If you have no coinsurance (a no charge after deductible plan) the service should be covered 100%

If you have coinsurance you should have an out of pocket max, which once hit should end the coinsurance and make services covered 100%. OOP max is typically quite a bit higher than deductible, sometimes 5-7x as much, but not always. It’s plan specific.

If your employer pays 50% that is an arrangement they have worked out and the specifics will be tied to your companies contract. This could mean they would pay 50% of any bill (unlikely as this is not a fixed cost they can plan for. Maybe if you’re like a ceo or some shit) or it could mean that up to your deductible they’ll pay 50%.

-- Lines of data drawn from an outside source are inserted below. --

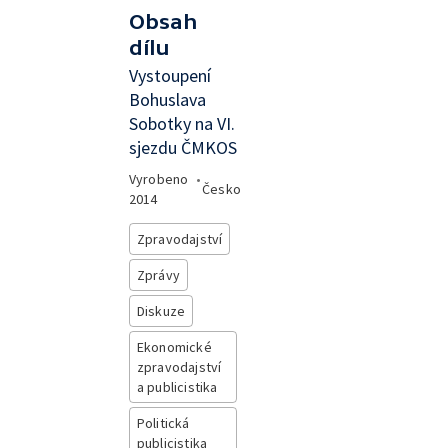
Obsah
dílu
Vystoupení
Bohuslava
Sobotky na VI.
sjezdu ČMKOS
Vyrobeno
•
Česko
2014
Zpravodajství
Zprávy
Diskuze
Ekonomické
zpravodajství
a publicistika
Politická
publicistika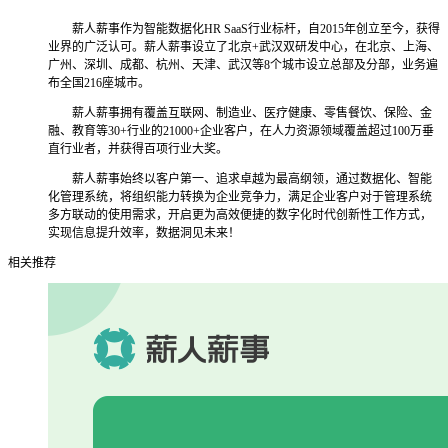
薪人薪事作为智能数据化HR SaaS行业标杆，自2015年创立至今，获得
业界的广泛认可。薪人薪事设立了北京+武汉双研发中心，在北京、上海、
广州、深圳、成都、杭州、天津、武汉等8个城市设立总部及分部，业务遍
布全国216座城市。
薪人薪事拥有覆盖互联网、制造业、医疗健康、零售餐饮、保险、金
融、教育等30+行业的21000+企业客户，在人力资源领域覆盖超过100万垂
直行业者，并获得百项行业大奖。
薪人薪事始终以客户第一、追求卓越为最高纲领，通过数据化、智能
化管理系统，将组织能力转换为企业竞争力，满足企业客户对于管理系统
多方联动的使用需求，开启更为高效便捷的数字化时代创新性工作方式，
实现信息提升效率，数据洞见未来！
相关推荐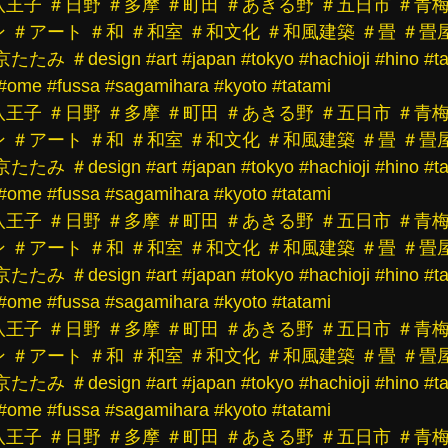
八王子
＃日野
＃多摩
＃町田
＃あきる野
＃五日市
＃青
ン
＃アート
＃和
＃和室
＃和文化
＃和風建築
＃畳
＃畳
京たたみ
＃design
#art
#japan
#tokyo
#hachioji
#hino
#t
#ome
#fussa
#sagamihara
#kyoto
#tatami
八王子
＃日野
＃多摩
＃町田
＃あきる野
＃五日市
＃青
ン
＃アート
＃和
＃和室
＃和文化
＃和風建築
＃畳
＃畳
京たたみ
＃design
#art
#japan
#tokyo
#hachioji
#hino
#t
#ome
#fussa
#sagamihara
#kyoto
#tatami
八王子
＃日野
＃多摩
＃町田
＃あきる野
＃五日市
＃青
ン
＃アート
＃和
＃和室
＃和文化
＃和風建築
＃畳
＃畳
京たたみ
＃design
#art
#japan
#tokyo
#hachioji
#hino
#t
#ome
#fussa
#sagamihara
#kyoto
#tatami
八王子
＃日野
＃多摩
＃町田
＃あきる野
＃五日市
＃青
ン
＃アート
＃和
＃和室
＃和文化
＃和風建築
＃畳
＃畳
京たたみ
＃design
#art
#japan
#tokyo
#hachioji
#hino
#t
#ome
#fussa
#sagamihara
#kyoto
#tatami
八王子
＃日野
＃多摩
＃町田
＃あきる野
＃五日市
＃青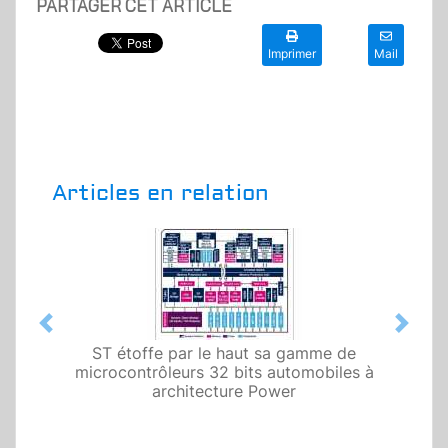
PARTAGER CET ARTICLE
Imprimer
Mail
Articles en relation
Previous
Next
ST étoffe par le haut sa gamme de
microcontrôleurs 32 bits automobiles à
architecture Power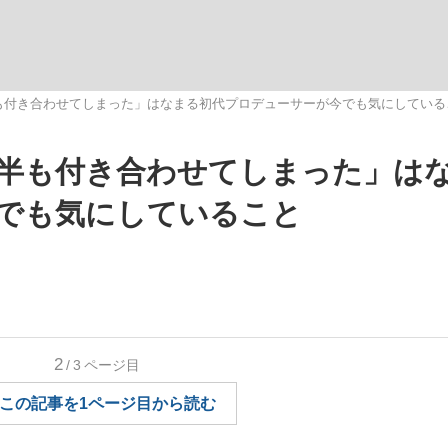
いまさら聞け
も付き合わせてしまった」はなまる初代プロデューサーが今でも気にしている
年半も付き合わせてしまった」は
手が証言した“NPB聞...
「クマが悪者扱いされているの
でも気にしていること
2
/3
ページ目
もっと見る
この記事を1ページ目から読む
カー日本代表・森保一監督...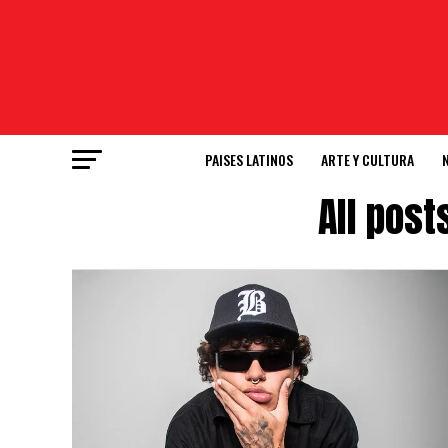
PAISES LATINOS
ARTE Y CULTURA
All pos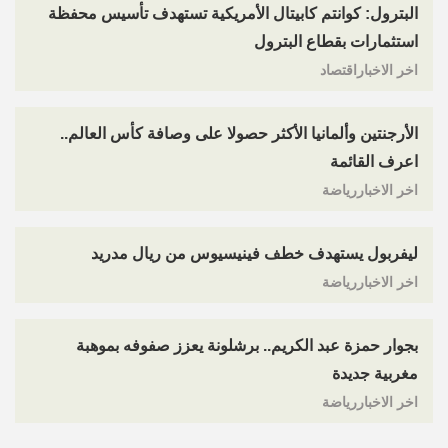
البترول: كوانتم كابيتال الأمريكية تستهدف تأسيس محفظة
استثمارات بقطاع البترول
اخر الاخباراقتصاد
الأرجنتين وألمانيا الأكثر حصولا على وصافة كأس العالم..
اعرف القائمة
اخر الاخباررياضة
ليفربول يستهدف خطف فينيسيوس من ريال مدريد
اخر الاخباررياضة
بجوار حمزة عبد الكريم.. برشلونة يعزز صفوفه بموهبة
مغربية جديدة
اخر الاخباررياضة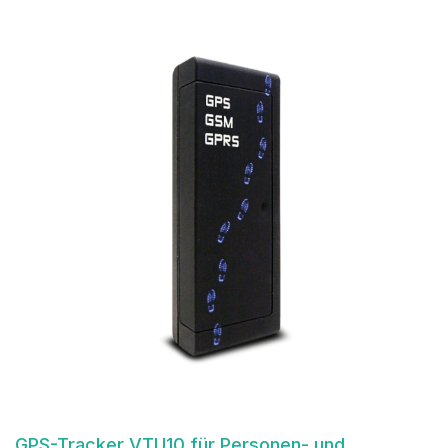
GPS-Tracker VTU10 für Personen- und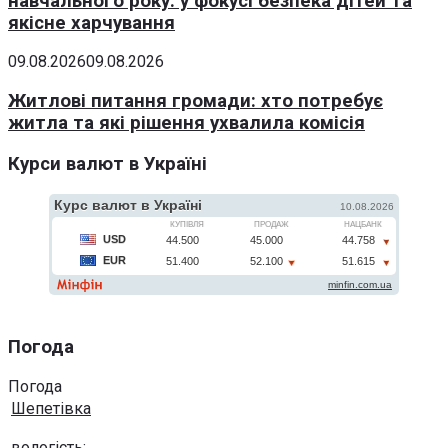
навчального року: у фокусі безпека дітей та
якісне харчування
09.08.2026
09.08.2026
Житлові питання громади: хто потребує
житла та які рішення ухвалила комісія
Курси валют в Україні
Погода
Погода
Шепетівка
вологість: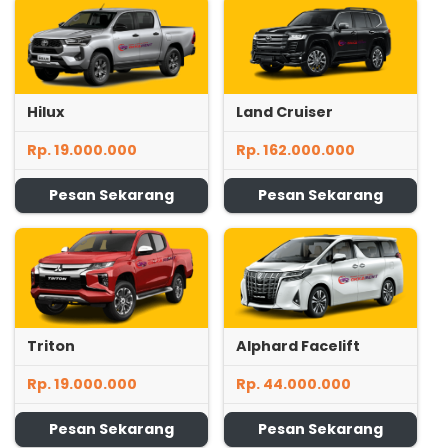
Hilux
Land Cruiser
Rp. 19.000.000
Rp. 162.000.000
Pesan Sekarang
Pesan Sekarang
Triton
Alphard Facelift
Rp. 19.000.000
Rp. 44.000.000
Pesan Sekarang
Pesan Sekarang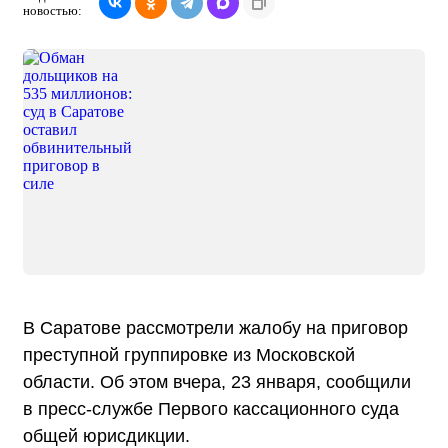
новостью:
В Саратове рассмотрели жалобу на приговор
преступной группировке из Московской
области. Об этом вчера, 23 января, сообщили
в пресс-службе Первого кассационного суда
общей юрисдикции.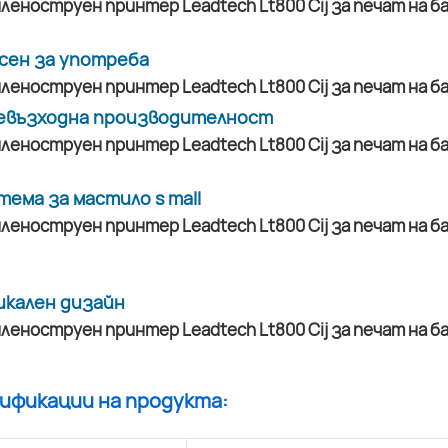
сен за употреба
евъзходна производителност
тема за мастило s mall
икален дизайн
цификации на продукта:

Also keep in mind even if you’re in a “covered 100%” scenario there are some instances in which you would still get billed:

Differential vs contracted rates - if the hospital charges $5000 for your procedure but your insurance only pays $4600 the hospital can sometimes bill you for the difference. This is not always the case; some contracts require the servicer (doctor) to accept the contracted rates and not charge more. Most common reason you’d get a bill in the above 100% scenarios and also the reason the math might not work out in coinsurance scenarios. Eg in the above surgery example your bill would probably be $1320. It should be 920 as that is 20% of the $4600 paid, or even $1000 as that is 20% of the 5k billed, but you pay the 920 as 20% of what your insurance paid plus the $400 difference, so $1320

Out of network providers - these can often have a separate deductible and sometimes in hospitals a provider can be out of network even though the hospital itself is in network

Non covered services - if the procedure involves a service that isn’t covered (uncommon)

Billing errors: if a bill looks wrong contest it and if your insurance isn’t reimbursing providers properly complain to them. Sometimes a medical office gets your info wrong and assumes your deductible or coinsurance is active when it shouldn’t be. Sometimes your insurance makes similar mistakes.